» What to do
Set down every entry word for word. Omit the pictures.

» Data to use
───

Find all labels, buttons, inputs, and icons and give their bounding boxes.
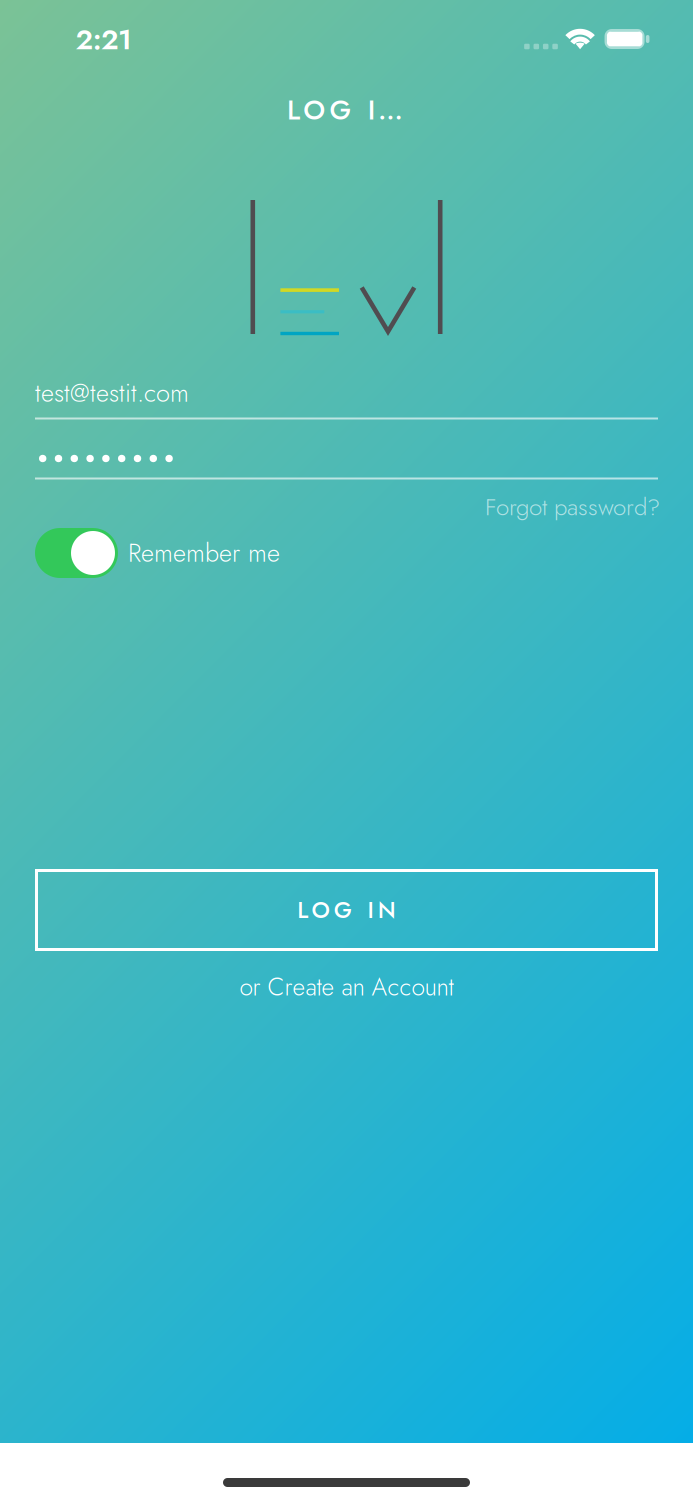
staticText: Forgot password? — [485, 490, 660, 524]
staticText: LOG IN — [297, 893, 396, 926]
staticText: or Create an Account — [240, 969, 454, 1005]
staticText: test@testit.com — [35, 375, 189, 411]
button[interactable]: LOG IN — [35, 869, 658, 951]
staticText: 2:21 — [76, 19, 132, 60]
staticText: Remember me — [128, 535, 280, 571]
button[interactable]: or Create an Account — [0, 972, 693, 1002]
button[interactable]: Forgot password? — [422, 492, 660, 522]
staticText: LOG IN — [287, 90, 401, 130]
button[interactable]: Remember me — [35, 528, 365, 578]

───

» Answer below
Find all labels, buttons, inputs, and icons and give their bounding boxes.
staticText: Forgot password? — [485, 490, 660, 524]
staticText: LOG IN — [297, 893, 396, 926]
staticText: or Create an Account — [240, 969, 454, 1005]
staticText: test@testit.com — [35, 375, 189, 411]
button[interactable]: LOG IN — [35, 869, 658, 951]
staticText: 2:21 — [76, 19, 132, 60]
staticText: Remember me — [128, 535, 280, 571]
button[interactable]: or Create an Account — [0, 972, 693, 1002]
button[interactable]: Forgot password? — [422, 492, 660, 522]
staticText: LOG IN — [287, 90, 401, 130]
button[interactable]: Remember me — [35, 528, 365, 578]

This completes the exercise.